Activity: Where a record contains an image, leave the image out and print the rest exactly.

Supplied information:
::::

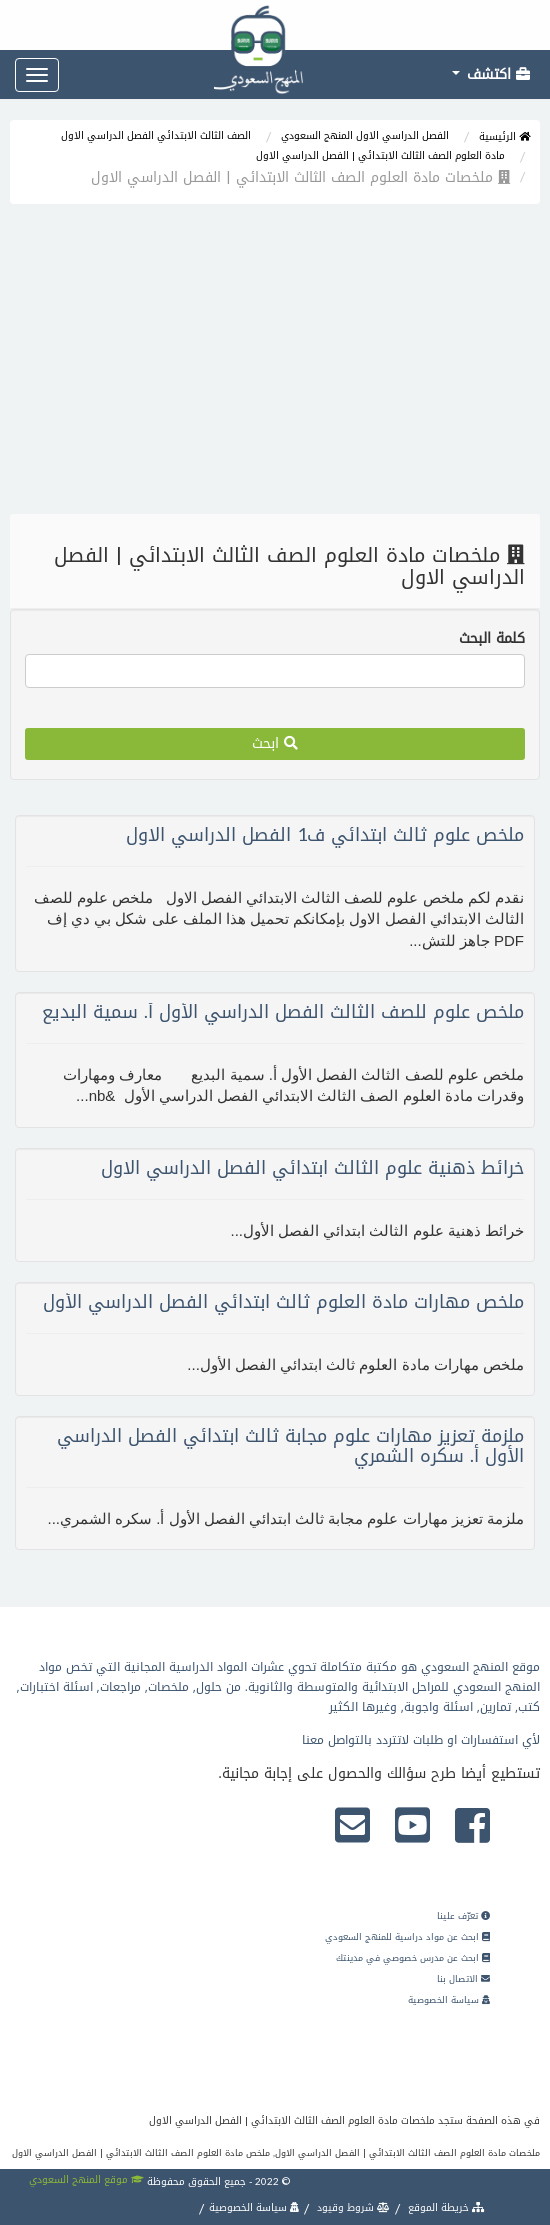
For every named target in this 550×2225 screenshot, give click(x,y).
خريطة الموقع (445, 2207)
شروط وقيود (352, 2207)
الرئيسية (504, 136)
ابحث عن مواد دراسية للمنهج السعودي (407, 1937)
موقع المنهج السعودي (86, 2179)
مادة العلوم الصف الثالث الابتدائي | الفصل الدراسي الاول (380, 155)
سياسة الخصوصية (449, 2000)
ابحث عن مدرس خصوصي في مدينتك (413, 1958)
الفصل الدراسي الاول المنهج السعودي (365, 135)
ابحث (275, 743)
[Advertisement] (275, 364)
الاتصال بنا (463, 1979)
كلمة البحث (492, 639)
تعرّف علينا (463, 1916)
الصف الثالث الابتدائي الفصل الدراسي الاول (156, 135)
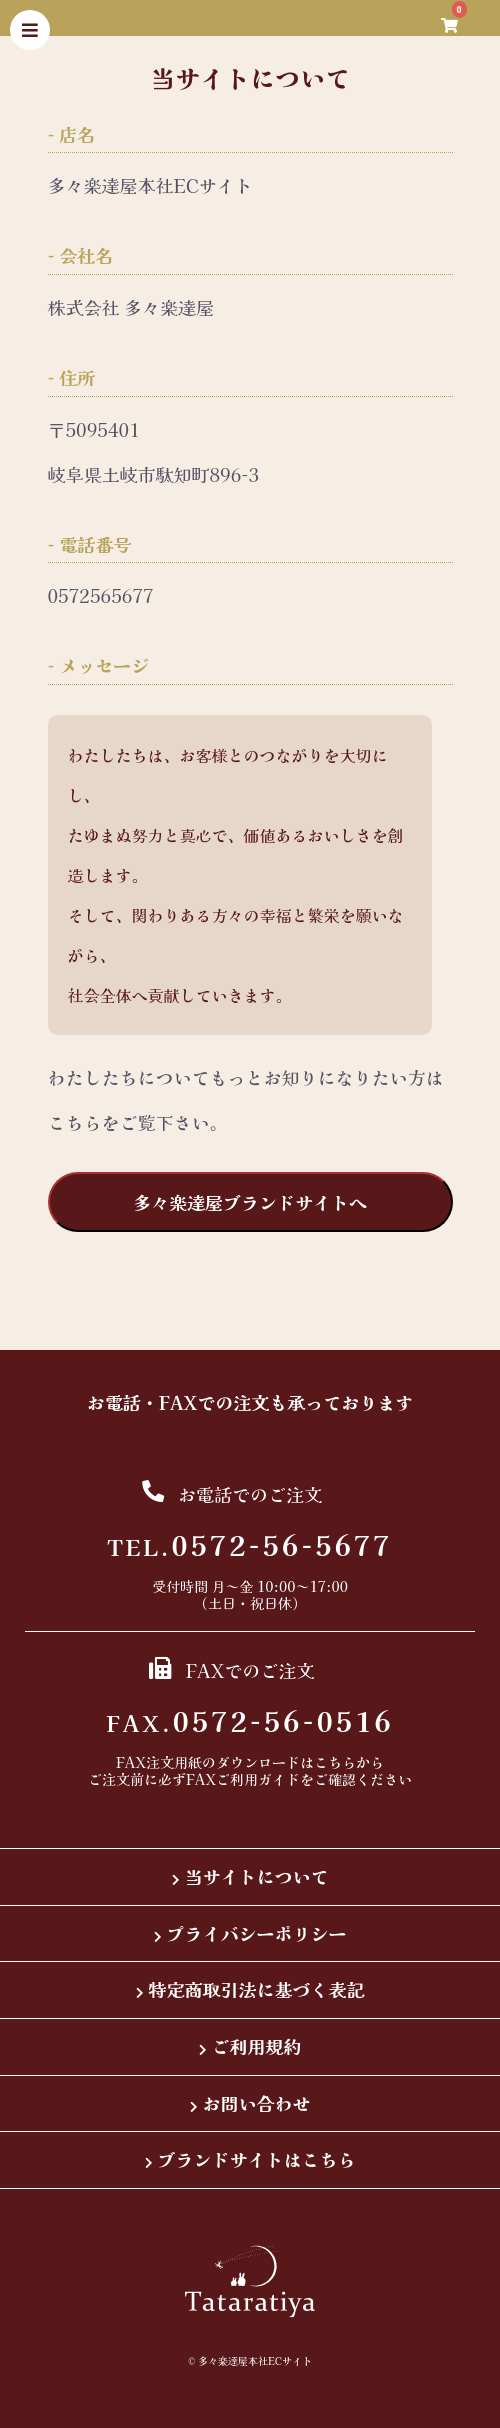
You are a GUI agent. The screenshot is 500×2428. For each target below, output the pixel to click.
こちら (335, 1762)
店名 (77, 134)
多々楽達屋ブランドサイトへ (250, 1202)
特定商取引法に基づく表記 (257, 1989)
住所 (77, 377)
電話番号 (95, 544)
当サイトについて (257, 1876)
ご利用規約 (257, 2046)
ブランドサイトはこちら (257, 2159)
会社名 (86, 255)
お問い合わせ (257, 2103)
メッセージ (104, 665)
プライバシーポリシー (257, 1933)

::::

Exercise output:
For every named target in this 550×2225 screenshot, give click(x,y).
خريطة الموقع (445, 2207)
شروط وقيود (352, 2207)
الرئيسية (504, 136)
ابحث عن مواد دراسية للمنهج السعودي (407, 1937)
موقع المنهج السعودي (86, 2179)
مادة العلوم الصف الثالث الابتدائي | الفصل الدراسي الاول (380, 155)
سياسة الخصوصية (449, 2000)
ابحث عن مدرس خصوصي في مدينتك (413, 1958)
الفصل الدراسي الاول المنهج السعودي (365, 135)
ابحث (275, 743)
[Advertisement] (275, 364)
الاتصال بنا (463, 1979)
كلمة البحث (492, 639)
تعرّف علينا (463, 1916)
الصف الثالث الابتدائي الفصل الدراسي الاول (156, 135)
You are a GUI agent. The screenshot is 500×2428. For each target below, output the pixel to click.
こちら (335, 1762)
店名 (77, 134)
多々楽達屋ブランドサイトへ (250, 1202)
特定商取引法に基づく表記 (257, 1989)
住所 (77, 377)
電話番号 (95, 544)
当サイトについて (257, 1876)
ご利用規約 (257, 2046)
ブランドサイトはこちら (257, 2159)
会社名 (86, 255)
お問い合わせ (257, 2103)
メッセージ (104, 665)
プライバシーポリシー (257, 1933)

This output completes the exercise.